Derrière le lit, de droite à gauche, Saint Pierre (tête moderne), nimbé d'or en surplis, bénit la Vierge, puis un autre apôtre en manteau violet, autre à nimbe rose, autre en nimbe d'or et en manteau rouge; enfin, le dernier en robe verte à manche violette.
Le carton de cette verrière, de très bonne facture, appartient à l'école des Pays-Bas.
Dans la vitre, éclairant le pignon de l'aile nord, deux panneaux à peu près illisibles dont l'un paraît représenter un abbé tenant une crosse et l'autre Ste Hélène.

1er novembre 1945
Monsieur le Recteur,

Poursuivant mes recherches sur nos anciennes verrières, j'ai été assez heureux pour retrouver l'origine du carton de votre beau vitrail.
Le peintre verrier a copié à peu près intégralement une gravure anversoise d'Adrien Collaert exécutée d'après un dessin de Ian Van der Straet dit Ian Stradamus, né à Bruges en 1523 et décédé le 2 novembre 1605 à Florence.
Adrien Collaert, graveur célèbre, était né à Anvers vers 1560 et fut inscrit comme fils de maître à la Corporation de Saint Luc en 1580. Il épousa en 1586 Justa Galle, fille du célèbre graveur Philippe Galle.
Cette gravure célèbre semble avoir eu beaucoup de succès en Bretagne.
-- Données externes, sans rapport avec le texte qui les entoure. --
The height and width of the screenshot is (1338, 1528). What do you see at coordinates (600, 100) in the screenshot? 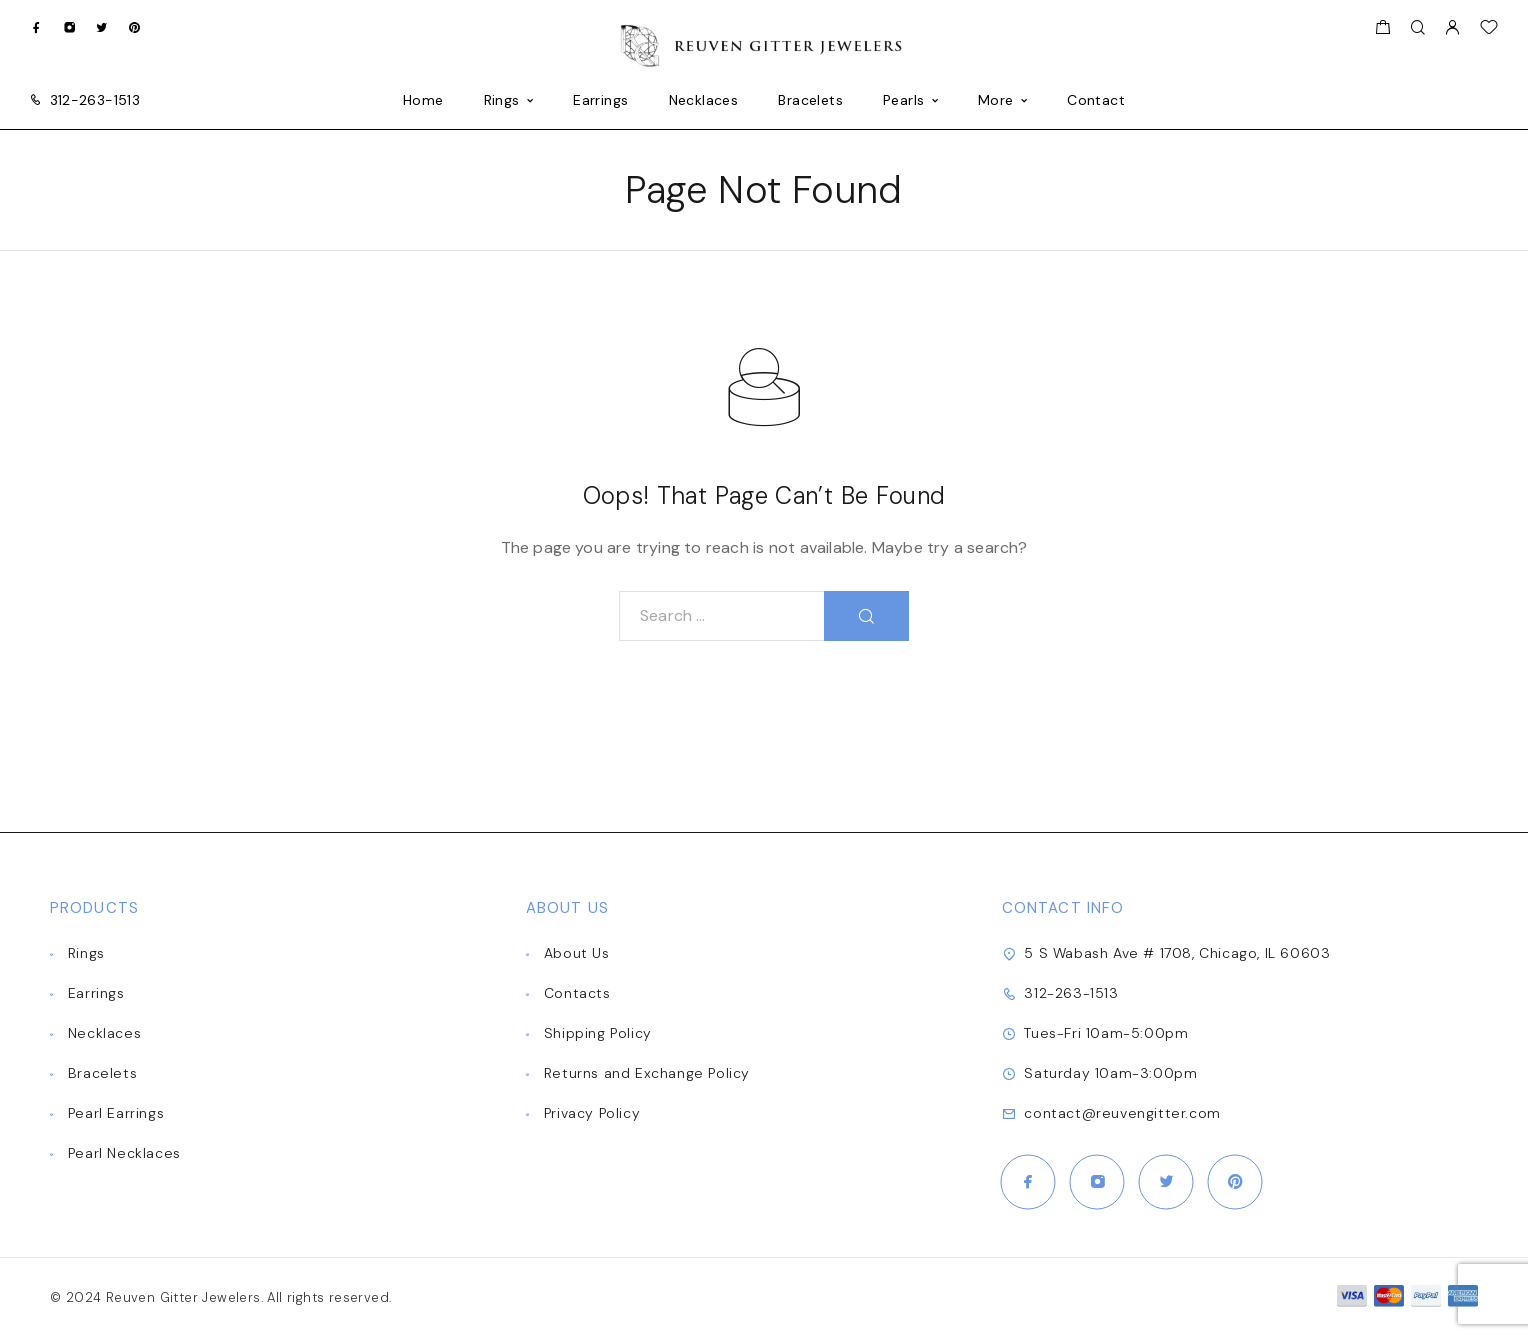
I see `Earrings` at bounding box center [600, 100].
Dans un manuscrit m'appartenant, je l'ai retrouvée employée comme modèle d'un tableau des Cordeliers de Quimper. J'ai fait à Rennes une conférence à ce sujet qui est à l'impression. Je vous l'enverrai dès qu'elle sera imprimée (elle est au tirage) et vous envoie en attendant de très mauvaises épreuves des planches uniquement pour que vous vous rendiez compte de l'identité de votre verrière et de la gravure.

Sources.
"Histoire de Duault" par le recteur Joseph Sérandour -1942-1945.

Notes.
[1] Dormition,
la mort de la Vierge Marie.
[2] Mouchette, découpure en forme d'ellispse, qui se combine avec les soufflets deans les fenestrages de style gothique..
[3] Sceptre, espèce de bâton de commandement, insigne de la royauté.
[4] Lancette, arc de forme allongée.